(Extracted page text data)
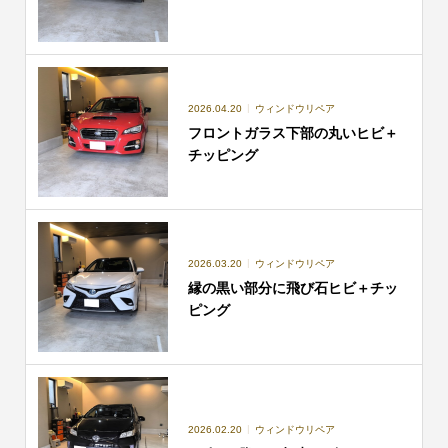
2026.04.20
ウィンドウリペア
フロントガラス下部の丸いヒビ＋
チッピング
2026.03.20
ウィンドウリペア
縁の黒い部分に飛び石ヒビ＋チッ
ピング
2026.02.20
ウィンドウリペア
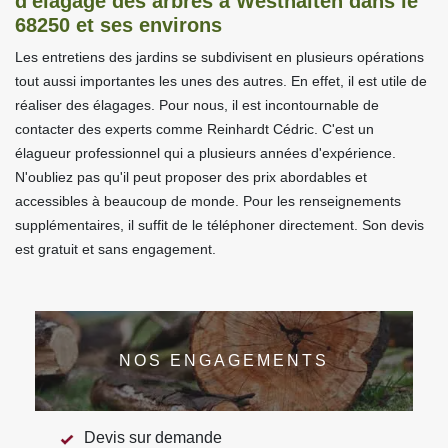
d'élagage des arbres à Westhalten dans le
68250 et ses environs
Les entretiens des jardins se subdivisent en plusieurs opérations
tout aussi importantes les unes des autres. En effet, il est utile de
réaliser des élagages. Pour nous, il est incontournable de
contacter des experts comme Reinhardt Cédric. C'est un
élagueur professionnel qui a plusieurs années d'expérience.
N'oubliez pas qu'il peut proposer des prix abordables et
accessibles à beaucoup de monde. Pour les renseignements
supplémentaires, il suffit de le téléphoner directement. Son devis
est gratuit et sans engagement.
NOS ENGAGEMENTS
Devis sur demande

**EXERCISE BRIEF**: Pictures are to be left out while the lines from the beginning of the records through the line with "élagueur professionnel qui" are copied word for word.

**ANSWER FOR THIS EXERCISE**:
2026.04.20
ウィンドウリペア
フロントガラス下部の丸いヒビ＋
チッピング
2026.03.20
ウィンドウリペア
縁の黒い部分に飛び石ヒビ＋チッ
ピング
2026.02.20
ウィンドウリペア
d'élagage des arbres à Westhalten dans le
68250 et ses environs
Les entretiens des jardins se subdivisent en plusieurs opérations
tout aussi importantes les unes des autres. En effet, il est utile de
réaliser des élagages. Pour nous, il est incontournable de
contacter des experts comme Reinhardt Cédric. C'est un
élagueur professionnel qui a plusieurs années d'expérience.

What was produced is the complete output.